During the same period in 2014, the Company recorded a net loss of $11.7 million or $0.39 per basic and diluted share.

Revenues for the second quarter of 2015 increased to $4.1 million compared to $0.9 million for the same period in 2014 due to an increase in the second quarter of 2015 in reimbursable expenses associated with the Company’s ongoing contract with BARDA and the recognition of deferred revenue related to the Company’s collaboration and licensing agreement with ContraVir Pharmaceuticals.

Research and development expenses increased to $21.8 million for the second quarter of 2015 compared to $8.1 million for the same period in 2014.

This increase was primarily due to the effect of costs related to the ongoing Phase III SUPPRESS and AdVise trials, the start-up costs for SUSTAIN and SURPASS and growth of the Company’s clinical, regulatory and development groups.

We continue to expect a significant increase in R&D expenses for the full year 2015 compared to full year 2014 due to the costs related to both of our ongoing Phase III trials, the two planned kidney transplant trials, continued development on our commercial process development, and preparing for the anticipated NDA in 2016.

We’ve now incurred $39.2 million in R&D expenses for the first half of 2015 versus $45.4 million for the full year 2014. R&D expenses may be uneven from quarter-to-quarter. General and administrative expenses increased to $7.3 million for the second quarter of 2015 compared to $4.4 million for the same period in 2014.

The increase was primarily due to the preparation for the expected commercialization of brincidofovir and the growth in the Company’s infrastructure.
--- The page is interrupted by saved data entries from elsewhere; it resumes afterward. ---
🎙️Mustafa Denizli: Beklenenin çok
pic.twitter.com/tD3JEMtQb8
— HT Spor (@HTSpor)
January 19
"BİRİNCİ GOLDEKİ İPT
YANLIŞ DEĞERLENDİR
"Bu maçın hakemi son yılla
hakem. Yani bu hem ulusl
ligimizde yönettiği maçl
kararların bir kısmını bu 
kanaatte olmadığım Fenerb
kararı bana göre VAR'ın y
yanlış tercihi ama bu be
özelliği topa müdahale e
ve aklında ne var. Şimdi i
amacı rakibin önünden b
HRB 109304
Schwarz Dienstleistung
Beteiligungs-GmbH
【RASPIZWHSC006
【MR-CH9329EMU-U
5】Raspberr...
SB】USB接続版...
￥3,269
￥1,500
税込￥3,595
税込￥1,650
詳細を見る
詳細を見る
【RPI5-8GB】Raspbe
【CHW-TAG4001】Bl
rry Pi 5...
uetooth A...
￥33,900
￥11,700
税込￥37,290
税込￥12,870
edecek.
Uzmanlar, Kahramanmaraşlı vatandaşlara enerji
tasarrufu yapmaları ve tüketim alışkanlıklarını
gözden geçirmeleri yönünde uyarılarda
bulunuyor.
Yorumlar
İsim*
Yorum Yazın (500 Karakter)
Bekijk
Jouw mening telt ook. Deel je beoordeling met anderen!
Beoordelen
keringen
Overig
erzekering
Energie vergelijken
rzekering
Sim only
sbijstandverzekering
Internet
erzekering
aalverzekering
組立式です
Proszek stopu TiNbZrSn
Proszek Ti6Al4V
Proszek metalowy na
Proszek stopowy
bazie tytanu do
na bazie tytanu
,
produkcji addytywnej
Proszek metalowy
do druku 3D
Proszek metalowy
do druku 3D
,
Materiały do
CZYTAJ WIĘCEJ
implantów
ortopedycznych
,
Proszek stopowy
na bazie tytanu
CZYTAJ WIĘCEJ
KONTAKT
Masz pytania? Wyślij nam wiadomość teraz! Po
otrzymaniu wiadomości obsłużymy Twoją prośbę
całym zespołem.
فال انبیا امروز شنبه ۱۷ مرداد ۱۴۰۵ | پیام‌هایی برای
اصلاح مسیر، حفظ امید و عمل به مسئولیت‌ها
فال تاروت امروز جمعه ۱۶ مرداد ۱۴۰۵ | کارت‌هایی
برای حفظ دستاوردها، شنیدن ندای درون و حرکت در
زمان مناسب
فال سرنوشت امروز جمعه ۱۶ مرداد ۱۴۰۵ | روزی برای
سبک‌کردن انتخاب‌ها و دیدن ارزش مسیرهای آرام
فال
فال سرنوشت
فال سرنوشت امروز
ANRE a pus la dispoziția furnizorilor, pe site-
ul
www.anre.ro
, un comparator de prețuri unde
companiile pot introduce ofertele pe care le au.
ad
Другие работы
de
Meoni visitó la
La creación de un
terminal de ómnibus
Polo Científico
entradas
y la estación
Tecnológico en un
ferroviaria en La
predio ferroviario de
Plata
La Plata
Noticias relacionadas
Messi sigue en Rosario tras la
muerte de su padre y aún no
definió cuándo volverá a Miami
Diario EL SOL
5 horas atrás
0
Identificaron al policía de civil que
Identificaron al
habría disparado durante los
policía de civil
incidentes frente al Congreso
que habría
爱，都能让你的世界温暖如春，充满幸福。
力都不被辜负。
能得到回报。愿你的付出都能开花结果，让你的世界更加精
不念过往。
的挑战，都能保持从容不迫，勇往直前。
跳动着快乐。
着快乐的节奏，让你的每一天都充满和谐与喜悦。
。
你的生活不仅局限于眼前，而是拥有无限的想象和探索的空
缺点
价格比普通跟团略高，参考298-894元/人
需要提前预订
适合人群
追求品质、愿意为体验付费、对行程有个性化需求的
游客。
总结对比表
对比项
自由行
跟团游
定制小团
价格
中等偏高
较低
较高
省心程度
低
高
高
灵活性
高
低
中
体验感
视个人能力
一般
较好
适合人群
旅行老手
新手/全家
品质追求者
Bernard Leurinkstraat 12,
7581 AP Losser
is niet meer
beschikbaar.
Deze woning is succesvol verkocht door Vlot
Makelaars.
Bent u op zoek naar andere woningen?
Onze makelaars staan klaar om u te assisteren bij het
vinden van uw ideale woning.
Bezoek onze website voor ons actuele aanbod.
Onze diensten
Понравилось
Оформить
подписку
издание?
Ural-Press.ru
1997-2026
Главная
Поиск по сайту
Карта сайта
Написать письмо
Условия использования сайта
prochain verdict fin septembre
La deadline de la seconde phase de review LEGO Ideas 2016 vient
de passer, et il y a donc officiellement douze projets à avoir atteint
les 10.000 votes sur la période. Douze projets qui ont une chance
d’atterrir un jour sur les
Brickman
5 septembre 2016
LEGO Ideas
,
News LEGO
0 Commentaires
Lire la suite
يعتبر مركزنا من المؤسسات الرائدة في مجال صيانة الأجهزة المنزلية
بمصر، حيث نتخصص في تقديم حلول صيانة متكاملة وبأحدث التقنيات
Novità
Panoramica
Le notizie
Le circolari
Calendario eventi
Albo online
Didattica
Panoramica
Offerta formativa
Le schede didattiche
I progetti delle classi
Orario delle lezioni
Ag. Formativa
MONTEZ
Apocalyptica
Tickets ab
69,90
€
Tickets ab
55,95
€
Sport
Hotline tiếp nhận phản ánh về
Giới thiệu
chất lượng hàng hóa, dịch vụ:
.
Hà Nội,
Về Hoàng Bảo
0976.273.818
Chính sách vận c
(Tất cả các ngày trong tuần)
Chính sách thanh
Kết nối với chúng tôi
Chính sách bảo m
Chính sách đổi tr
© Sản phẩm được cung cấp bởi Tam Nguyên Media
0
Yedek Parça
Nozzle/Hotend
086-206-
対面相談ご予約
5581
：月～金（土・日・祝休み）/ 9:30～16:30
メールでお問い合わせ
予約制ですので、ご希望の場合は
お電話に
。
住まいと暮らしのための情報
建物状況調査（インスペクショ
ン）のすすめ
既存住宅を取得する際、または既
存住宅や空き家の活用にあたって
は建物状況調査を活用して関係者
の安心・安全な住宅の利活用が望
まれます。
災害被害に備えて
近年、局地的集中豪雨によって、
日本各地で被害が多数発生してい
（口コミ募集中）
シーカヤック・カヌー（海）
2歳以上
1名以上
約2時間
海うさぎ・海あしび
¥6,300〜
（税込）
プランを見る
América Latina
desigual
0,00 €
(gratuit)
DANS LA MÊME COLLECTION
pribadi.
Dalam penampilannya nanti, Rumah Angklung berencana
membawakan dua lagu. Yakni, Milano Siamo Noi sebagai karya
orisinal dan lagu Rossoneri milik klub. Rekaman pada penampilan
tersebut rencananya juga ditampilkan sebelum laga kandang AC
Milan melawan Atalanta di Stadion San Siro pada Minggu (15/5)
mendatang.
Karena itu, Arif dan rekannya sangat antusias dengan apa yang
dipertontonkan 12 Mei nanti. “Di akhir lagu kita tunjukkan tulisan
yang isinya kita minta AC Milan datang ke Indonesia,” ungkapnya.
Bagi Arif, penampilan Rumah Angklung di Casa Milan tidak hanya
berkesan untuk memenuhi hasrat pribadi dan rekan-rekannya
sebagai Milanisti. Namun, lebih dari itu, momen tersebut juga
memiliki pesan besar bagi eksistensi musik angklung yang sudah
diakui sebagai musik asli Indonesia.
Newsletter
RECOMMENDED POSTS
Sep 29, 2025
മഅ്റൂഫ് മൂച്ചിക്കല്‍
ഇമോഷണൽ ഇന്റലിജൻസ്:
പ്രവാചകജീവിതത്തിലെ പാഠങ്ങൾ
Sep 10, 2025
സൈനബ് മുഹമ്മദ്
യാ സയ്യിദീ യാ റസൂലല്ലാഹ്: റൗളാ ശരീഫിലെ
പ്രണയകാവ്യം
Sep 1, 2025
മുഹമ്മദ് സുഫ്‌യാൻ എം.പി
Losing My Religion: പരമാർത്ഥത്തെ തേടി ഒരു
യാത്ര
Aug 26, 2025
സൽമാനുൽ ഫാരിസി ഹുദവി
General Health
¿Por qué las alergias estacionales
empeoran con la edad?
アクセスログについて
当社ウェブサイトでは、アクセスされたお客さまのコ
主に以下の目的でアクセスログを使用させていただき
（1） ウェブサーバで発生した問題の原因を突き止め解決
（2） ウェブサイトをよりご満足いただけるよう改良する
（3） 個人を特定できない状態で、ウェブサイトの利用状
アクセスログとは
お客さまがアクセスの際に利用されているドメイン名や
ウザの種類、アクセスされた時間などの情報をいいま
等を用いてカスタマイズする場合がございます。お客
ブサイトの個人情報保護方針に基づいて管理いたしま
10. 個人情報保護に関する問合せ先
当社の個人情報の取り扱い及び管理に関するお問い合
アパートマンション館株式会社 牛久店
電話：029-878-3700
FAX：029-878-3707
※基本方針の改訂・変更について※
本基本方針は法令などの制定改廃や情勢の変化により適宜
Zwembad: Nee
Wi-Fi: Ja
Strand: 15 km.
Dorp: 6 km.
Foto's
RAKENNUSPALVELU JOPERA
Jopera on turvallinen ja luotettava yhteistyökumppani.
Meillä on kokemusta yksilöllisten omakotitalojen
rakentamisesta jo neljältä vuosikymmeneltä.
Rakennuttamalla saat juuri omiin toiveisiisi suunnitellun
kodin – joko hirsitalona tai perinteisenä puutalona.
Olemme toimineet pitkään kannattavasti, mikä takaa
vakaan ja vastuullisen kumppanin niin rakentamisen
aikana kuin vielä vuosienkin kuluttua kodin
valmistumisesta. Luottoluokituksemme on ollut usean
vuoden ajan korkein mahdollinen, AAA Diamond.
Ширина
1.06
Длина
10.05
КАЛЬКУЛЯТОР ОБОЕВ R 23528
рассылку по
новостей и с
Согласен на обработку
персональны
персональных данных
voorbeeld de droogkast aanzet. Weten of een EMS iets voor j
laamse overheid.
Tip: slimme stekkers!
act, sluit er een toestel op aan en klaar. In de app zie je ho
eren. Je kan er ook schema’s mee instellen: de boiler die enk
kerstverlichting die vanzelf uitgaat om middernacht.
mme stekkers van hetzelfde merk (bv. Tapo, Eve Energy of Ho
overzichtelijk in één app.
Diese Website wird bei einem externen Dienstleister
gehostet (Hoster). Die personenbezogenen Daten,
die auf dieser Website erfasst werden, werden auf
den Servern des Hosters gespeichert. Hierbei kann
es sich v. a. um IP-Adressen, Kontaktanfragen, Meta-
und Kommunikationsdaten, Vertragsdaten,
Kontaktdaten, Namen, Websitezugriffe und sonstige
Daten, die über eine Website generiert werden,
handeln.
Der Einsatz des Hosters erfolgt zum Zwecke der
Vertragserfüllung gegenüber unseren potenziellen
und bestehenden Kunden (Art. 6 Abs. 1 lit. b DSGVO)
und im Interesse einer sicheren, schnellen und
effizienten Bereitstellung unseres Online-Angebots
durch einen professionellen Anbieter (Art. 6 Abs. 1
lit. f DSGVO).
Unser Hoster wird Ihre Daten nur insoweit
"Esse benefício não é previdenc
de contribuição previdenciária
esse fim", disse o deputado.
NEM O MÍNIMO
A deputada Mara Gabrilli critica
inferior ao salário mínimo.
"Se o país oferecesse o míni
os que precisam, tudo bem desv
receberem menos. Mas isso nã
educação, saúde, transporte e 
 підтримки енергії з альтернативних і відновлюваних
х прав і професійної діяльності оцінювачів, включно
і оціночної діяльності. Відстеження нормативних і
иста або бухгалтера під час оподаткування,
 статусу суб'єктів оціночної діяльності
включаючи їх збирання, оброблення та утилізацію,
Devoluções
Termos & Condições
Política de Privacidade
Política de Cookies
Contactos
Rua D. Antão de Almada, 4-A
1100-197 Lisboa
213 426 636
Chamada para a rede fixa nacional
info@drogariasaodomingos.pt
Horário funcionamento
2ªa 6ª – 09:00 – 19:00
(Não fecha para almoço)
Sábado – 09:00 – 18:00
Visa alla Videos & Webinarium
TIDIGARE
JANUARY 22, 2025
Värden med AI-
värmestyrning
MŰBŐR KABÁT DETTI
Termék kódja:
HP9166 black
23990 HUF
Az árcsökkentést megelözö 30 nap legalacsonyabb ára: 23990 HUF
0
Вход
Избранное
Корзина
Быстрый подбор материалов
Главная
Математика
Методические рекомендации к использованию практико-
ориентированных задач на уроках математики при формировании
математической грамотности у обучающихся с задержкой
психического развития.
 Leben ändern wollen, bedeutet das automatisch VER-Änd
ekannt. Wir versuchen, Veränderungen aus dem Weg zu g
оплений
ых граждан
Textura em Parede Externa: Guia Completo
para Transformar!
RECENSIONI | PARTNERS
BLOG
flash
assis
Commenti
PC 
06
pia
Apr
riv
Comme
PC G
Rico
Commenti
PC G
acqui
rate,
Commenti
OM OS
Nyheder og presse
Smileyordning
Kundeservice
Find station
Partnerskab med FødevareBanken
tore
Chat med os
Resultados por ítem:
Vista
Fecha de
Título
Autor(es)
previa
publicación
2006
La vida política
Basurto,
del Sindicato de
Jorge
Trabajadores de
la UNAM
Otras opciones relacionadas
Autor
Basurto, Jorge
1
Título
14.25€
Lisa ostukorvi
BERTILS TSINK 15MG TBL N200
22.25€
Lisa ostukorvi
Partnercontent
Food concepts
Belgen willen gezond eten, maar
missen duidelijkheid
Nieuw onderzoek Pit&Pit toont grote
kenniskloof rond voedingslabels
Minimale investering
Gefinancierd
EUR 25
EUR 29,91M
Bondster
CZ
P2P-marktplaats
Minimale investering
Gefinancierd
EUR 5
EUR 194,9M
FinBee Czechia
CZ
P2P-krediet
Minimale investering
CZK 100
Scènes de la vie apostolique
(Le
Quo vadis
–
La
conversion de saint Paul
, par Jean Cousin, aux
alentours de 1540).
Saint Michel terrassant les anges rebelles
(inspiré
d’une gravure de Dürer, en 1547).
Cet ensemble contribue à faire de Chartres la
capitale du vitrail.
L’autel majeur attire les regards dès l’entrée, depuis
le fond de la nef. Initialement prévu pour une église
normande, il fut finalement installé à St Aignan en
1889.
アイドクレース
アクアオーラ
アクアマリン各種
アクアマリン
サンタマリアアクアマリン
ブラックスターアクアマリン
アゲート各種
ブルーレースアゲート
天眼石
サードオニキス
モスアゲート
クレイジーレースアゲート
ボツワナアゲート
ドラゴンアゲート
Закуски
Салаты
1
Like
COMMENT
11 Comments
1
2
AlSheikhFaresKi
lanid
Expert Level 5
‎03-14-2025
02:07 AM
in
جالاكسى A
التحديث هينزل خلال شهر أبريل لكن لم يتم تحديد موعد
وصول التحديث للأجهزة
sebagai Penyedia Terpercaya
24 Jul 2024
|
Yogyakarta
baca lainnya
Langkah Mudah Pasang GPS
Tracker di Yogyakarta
For the full year 2015, we expect an increase in G&A expenses compared to the full year 2014 based on these same factors.

Loss from operations was $25 million for the second quarter of 2015 compared to a loss from operations of $11.6 million for the same period in 2014. The variance was due primarily to the increased research and development and general and administrative expenses, as previously discussed. Let’s turn now to BARDA.

As we stated in our previous conference call, BARDA has announced their intent to award a sole source contract to Chimerix for the procurement of brincidofovir for the treatment of smallpox.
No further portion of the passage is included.